*Dataset entries*.
........
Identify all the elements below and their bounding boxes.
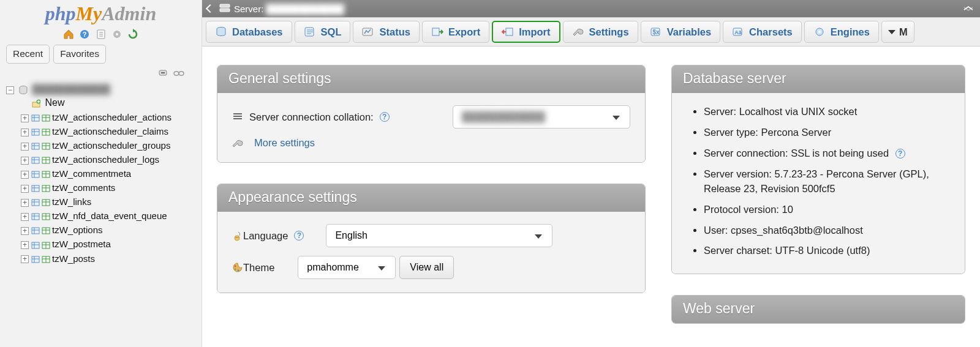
svg-rect-86 — [432, 28, 439, 35]
web-server-panel: Web server — [671, 295, 965, 324]
svg-text:Aä: Aä — [734, 29, 742, 35]
svg-rect-33 — [32, 157, 39, 163]
expand-icon[interactable]: + — [21, 157, 29, 165]
expand-icon[interactable]: + — [21, 213, 29, 221]
tree-root[interactable]: − ████████████ — [4, 83, 202, 95]
settings-icon[interactable] — [111, 29, 123, 40]
table-icon — [42, 184, 50, 193]
table-name[interactable]: tzW_comments — [52, 182, 115, 193]
tab-export[interactable]: Export — [422, 21, 489, 43]
table-name[interactable]: tzW_actionscheduler_claims — [52, 126, 168, 136]
svg-rect-69 — [32, 242, 39, 248]
favorites-button[interactable]: Favorites — [53, 45, 106, 64]
database-name[interactable]: ████████████ — [32, 84, 110, 94]
expand-icon[interactable]: + — [21, 129, 29, 136]
svg-rect-82 — [220, 9, 230, 12]
panel-title: Web server — [672, 296, 965, 323]
tree-table-item[interactable]: +tzW_actionscheduler_groups — [4, 138, 202, 152]
logout-icon[interactable]: ? — [79, 29, 90, 40]
tab-databases[interactable]: Databases — [206, 21, 292, 43]
expand-icon[interactable]: + — [21, 241, 29, 249]
browse-icon[interactable] — [31, 241, 40, 250]
server-info-item: Protocol version: 10 — [704, 200, 949, 220]
table-name[interactable]: tzW_actionscheduler_groups — [52, 140, 170, 151]
svg-rect-27 — [32, 143, 39, 149]
tab-engines[interactable]: Engines — [804, 21, 879, 43]
tab-import[interactable]: Import — [492, 21, 560, 43]
docs-icon[interactable] — [96, 29, 107, 40]
logo[interactable]: phpMyAdmin — [0, 0, 202, 26]
page-settings-icon[interactable] — [963, 6, 974, 12]
home-icon[interactable] — [63, 29, 74, 40]
table-name[interactable]: tzW_nfd_data_event_queue — [52, 211, 167, 221]
tab-variables[interactable]: $xVariables — [641, 21, 720, 43]
expand-icon[interactable]: − — [6, 86, 14, 94]
server-name[interactable]: ████████████ — [266, 4, 344, 14]
tree-table-item[interactable]: +tzW_posts — [4, 252, 202, 266]
link-icon[interactable] — [173, 70, 184, 77]
nav-back-icon[interactable] — [206, 4, 214, 13]
database-tree: − ████████████ New +tzW_actionscheduler_… — [0, 81, 202, 265]
table-name[interactable]: tzW_postmeta — [52, 239, 111, 249]
svg-point-102 — [238, 270, 239, 272]
server-info-item: Server type: Percona Server — [704, 122, 949, 143]
help-icon[interactable]: ? — [380, 112, 390, 122]
more-settings-link[interactable]: More settings — [254, 137, 315, 149]
help-icon[interactable]: ? — [895, 149, 905, 159]
appearance-settings-panel: Appearance settings Language ? English T… — [217, 184, 646, 293]
expand-icon[interactable]: + — [21, 143, 29, 151]
table-name[interactable]: tzW_options — [52, 225, 103, 235]
tree-table-item[interactable]: +tzW_commentmeta — [4, 166, 202, 181]
expand-icon[interactable]: + — [21, 255, 29, 263]
tab-settings[interactable]: Settings — [563, 21, 638, 43]
collation-select[interactable]: ████████████ — [453, 105, 630, 129]
browse-icon[interactable] — [31, 226, 40, 235]
theme-select[interactable]: pmahomme — [298, 256, 396, 279]
tab-more[interactable]: M — [881, 21, 914, 43]
tree-table-item[interactable]: +tzW_nfd_data_event_queue — [4, 209, 202, 223]
table-name[interactable]: tzW_posts — [52, 253, 95, 264]
browse-icon[interactable] — [31, 128, 40, 136]
help-icon[interactable]: ? — [294, 231, 304, 241]
tree-table-item[interactable]: +tzW_comments — [4, 181, 202, 195]
tree-table-item[interactable]: +tzW_options — [4, 223, 202, 237]
tab-status[interactable]: Status — [353, 21, 419, 43]
browse-icon[interactable] — [31, 184, 40, 193]
table-icon — [42, 114, 50, 122]
table-name[interactable]: tzW_links — [52, 196, 91, 207]
new-table-link[interactable]: New — [4, 95, 202, 110]
browse-icon[interactable] — [31, 142, 40, 151]
navigation-panel: phpMyAdmin ? Recent Favorites − ████████… — [0, 0, 202, 347]
table-name[interactable]: tzW_actionscheduler_logs — [52, 154, 159, 165]
browse-icon[interactable] — [31, 170, 40, 179]
theme-icon — [232, 263, 243, 272]
browse-icon[interactable] — [31, 156, 40, 165]
tree-table-item[interactable]: +tzW_actionscheduler_logs — [4, 152, 202, 166]
tree-table-item[interactable]: +tzW_postmeta — [4, 237, 202, 251]
svg-rect-87 — [506, 28, 513, 35]
tree-table-item[interactable]: +tzW_links — [4, 195, 202, 209]
server-info-item: Server: Localhost via UNIX socket — [704, 102, 949, 122]
language-select[interactable]: English — [326, 224, 552, 247]
expand-icon[interactable]: + — [21, 227, 29, 235]
tree-table-item[interactable]: +tzW_actionscheduler_claims — [4, 124, 202, 138]
expand-icon[interactable]: + — [21, 185, 29, 193]
browse-icon[interactable] — [31, 114, 40, 122]
table-name[interactable]: tzW_actionscheduler_actions — [52, 112, 172, 122]
table-name[interactable]: tzW_commentmeta — [52, 168, 131, 179]
tab-charsets[interactable]: AäCharsets — [723, 21, 802, 43]
collapse-all-icon[interactable] — [159, 69, 168, 77]
browse-icon[interactable] — [31, 198, 40, 207]
expand-icon[interactable]: + — [21, 171, 29, 179]
svg-point-97 — [235, 236, 239, 241]
recent-button[interactable]: Recent — [6, 45, 50, 64]
view-all-button[interactable]: View all — [399, 256, 454, 279]
tab-sql[interactable]: SQL — [295, 21, 351, 43]
expand-icon[interactable]: + — [21, 199, 29, 207]
expand-icon[interactable]: + — [21, 114, 29, 122]
browse-icon[interactable] — [31, 255, 40, 264]
reload-icon[interactable] — [127, 29, 138, 40]
browse-icon[interactable] — [31, 212, 40, 221]
nav-icon-bar: ? — [0, 26, 202, 41]
tree-table-item[interactable]: +tzW_actionscheduler_actions — [4, 110, 202, 124]
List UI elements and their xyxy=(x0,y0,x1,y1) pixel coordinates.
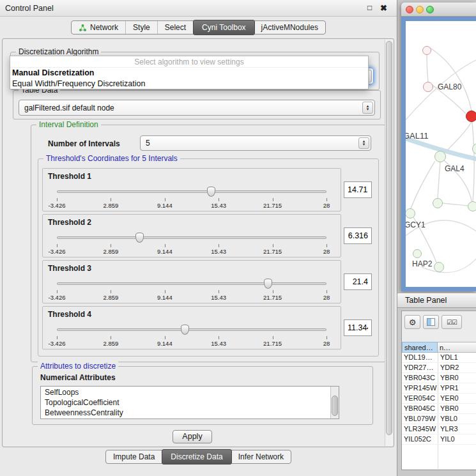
network-node-hap2[interactable] xyxy=(413,249,422,258)
table-cell[interactable]: YIL052C xyxy=(402,434,438,444)
numerical-attributes-label: Numerical Attributes xyxy=(40,373,116,382)
table-row[interactable]: YIL052CYIL0 xyxy=(402,434,476,445)
list-scrollbar[interactable] xyxy=(330,387,339,418)
zoom-traffic-light-icon[interactable] xyxy=(426,6,434,13)
panel-scrollbar-thumb[interactable] xyxy=(386,41,392,435)
network-window-titlebar[interactable] xyxy=(401,3,476,17)
table-cell[interactable]: YPR1 xyxy=(438,383,476,393)
table-row[interactable]: YPR145WYPR1 xyxy=(402,383,476,394)
numerical-attributes-list[interactable]: SelfLoopsTopologicalCoefficientBetweenne… xyxy=(40,386,339,419)
dropdown-item-equal-width-frequency[interactable]: Equal Width/Frequency Discretization xyxy=(10,79,368,89)
dropdown-item-manual-discretization[interactable]: Manual Discretization xyxy=(10,68,368,79)
network-node[interactable] xyxy=(434,262,444,272)
close-window-icon[interactable]: ✖ xyxy=(378,3,389,13)
combo-stepper[interactable]: ▲ ▼ xyxy=(358,137,369,149)
slider-thumb[interactable] xyxy=(207,187,215,197)
slider-thumb[interactable] xyxy=(181,325,189,335)
table-settings-button[interactable]: ⚙ xyxy=(404,315,420,329)
table-cell[interactable]: YIL0 xyxy=(438,434,476,444)
tab-cyni-toolbox[interactable]: Cyni Toolbox xyxy=(193,20,254,35)
threshold-slider[interactable] xyxy=(57,187,326,197)
slider-track[interactable] xyxy=(57,236,326,239)
table-cell[interactable]: YBR045C xyxy=(402,404,438,413)
table-row[interactable]: YBR045CYBR0 xyxy=(402,404,476,414)
network-canvas[interactable]: GAL80 GAL11 GAL4 GCY1 HAP2 xyxy=(406,21,476,287)
slider-track[interactable] xyxy=(57,328,326,331)
table-cell[interactable]: YDL19… xyxy=(402,353,438,362)
threshold-value-input-4[interactable] xyxy=(344,319,372,336)
network-node[interactable] xyxy=(433,198,443,208)
tab-jactivemnodules[interactable]: jActiveMNodules xyxy=(254,21,325,34)
column-select-button[interactable] xyxy=(423,315,439,329)
table-cell[interactable]: YBL0 xyxy=(438,414,476,424)
tab-select[interactable]: Select xyxy=(158,21,194,34)
tab-label: Infer Network xyxy=(238,450,284,463)
table-cell[interactable]: YBL079W xyxy=(402,414,438,424)
tab-style[interactable]: Style xyxy=(126,21,158,34)
threshold-slider[interactable] xyxy=(57,279,326,289)
slider-tick-marks xyxy=(57,244,326,247)
panel-scrollbar[interactable] xyxy=(385,40,393,446)
list-scrollbar-thumb[interactable] xyxy=(332,395,338,416)
slider-track[interactable] xyxy=(57,190,326,193)
table-cell[interactable]: YDR27… xyxy=(402,363,438,372)
column-header-shared[interactable]: shared… xyxy=(402,342,438,353)
column-header-name[interactable]: n… xyxy=(438,342,476,353)
arrow-down-icon: ▼ xyxy=(366,108,370,111)
tick-mark xyxy=(273,336,273,339)
network-node[interactable] xyxy=(422,46,431,55)
combo-stepper[interactable]: ▲ ▼ xyxy=(362,102,373,114)
table-cell[interactable]: YLR3 xyxy=(438,424,476,434)
threshold-value-input-3[interactable] xyxy=(344,273,372,290)
table-cell[interactable]: YDL1 xyxy=(438,353,476,362)
slider-track[interactable] xyxy=(57,282,326,285)
threshold-slider[interactable] xyxy=(57,325,326,335)
list-item[interactable]: BetweennessCentrality xyxy=(41,408,330,418)
table-row[interactable]: YLR345WYLR3 xyxy=(402,424,476,434)
tick-mark xyxy=(273,290,273,293)
table-cell[interactable]: YBR0 xyxy=(438,404,476,413)
threshold-slider[interactable] xyxy=(57,233,326,243)
tick-label: 9.144 xyxy=(157,340,173,347)
window-title: Control Panel xyxy=(5,4,54,13)
tab-impute-data[interactable]: Impute Data xyxy=(106,450,162,463)
tab-discretize-data[interactable]: Discretize Data xyxy=(162,449,231,464)
slider-tick-labels: -3.4262.8599.14415.4321.71528 xyxy=(57,340,326,347)
minimize-traffic-light-icon[interactable] xyxy=(416,6,424,13)
table-row[interactable]: YDL19…YDL1 xyxy=(402,353,476,363)
network-node-selected[interactable] xyxy=(466,111,476,122)
table-row[interactable]: YER054CYER0 xyxy=(402,394,476,404)
slider-tick-labels: -3.4262.8599.14415.4321.71528 xyxy=(57,248,326,255)
table-row[interactable]: YDR27…YDR2 xyxy=(402,363,476,373)
number-of-intervals-combobox[interactable]: 5 ▲ ▼ xyxy=(140,135,371,151)
table-row[interactable]: YBL079WYBL0 xyxy=(402,414,476,424)
table-cell[interactable]: YBR043C xyxy=(402,373,438,383)
select-attributes-button[interactable]: ☑☑ xyxy=(441,315,462,329)
network-node[interactable] xyxy=(468,201,476,211)
apply-button[interactable]: Apply xyxy=(173,430,212,443)
float-window-icon[interactable]: □ xyxy=(364,3,375,13)
table-cell[interactable]: YER0 xyxy=(438,394,476,403)
table-cell[interactable]: YLR345W xyxy=(402,424,438,434)
close-traffic-light-icon[interactable] xyxy=(406,6,413,13)
network-node-gal4[interactable] xyxy=(434,151,446,162)
table-panel-header[interactable]: Table Panel xyxy=(397,293,476,308)
tab-network[interactable]: Network xyxy=(72,21,126,34)
table-cell[interactable]: YBR0 xyxy=(438,373,476,383)
table-cell[interactable]: YDR2 xyxy=(438,363,476,372)
slider-thumb[interactable] xyxy=(264,279,272,289)
table-row[interactable]: YBR043CYBR0 xyxy=(402,373,476,383)
tab-infer-network[interactable]: Infer Network xyxy=(231,450,291,463)
tick-mark xyxy=(111,244,111,247)
table-cell[interactable]: YER054C xyxy=(402,394,438,403)
list-item[interactable]: TopologicalCoefficient xyxy=(41,397,330,408)
threshold-value-input-2[interactable] xyxy=(344,227,372,244)
slider-thumb[interactable] xyxy=(135,233,144,243)
list-item[interactable]: SelfLoops xyxy=(41,387,330,397)
threshold-value-input-1[interactable] xyxy=(344,181,372,198)
table-data-combobox[interactable]: galFiltered.sif default node ▲ ▼ xyxy=(19,100,375,116)
network-node-gal80[interactable] xyxy=(423,82,433,92)
tick-mark xyxy=(219,198,219,201)
gear-icon: ⚙ xyxy=(409,318,417,327)
table-cell[interactable]: YPR145W xyxy=(402,383,438,393)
........
*Problem to solve*.
Wherever a line of the data holds "Favorites", copy that line.

*Answer to the problem*.
favorites-button[interactable]: Favorites — [53, 45, 106, 64]
navigation-panel: phpMyAdmin ? Recent Favorites − ████████… — [0, 0, 202, 347]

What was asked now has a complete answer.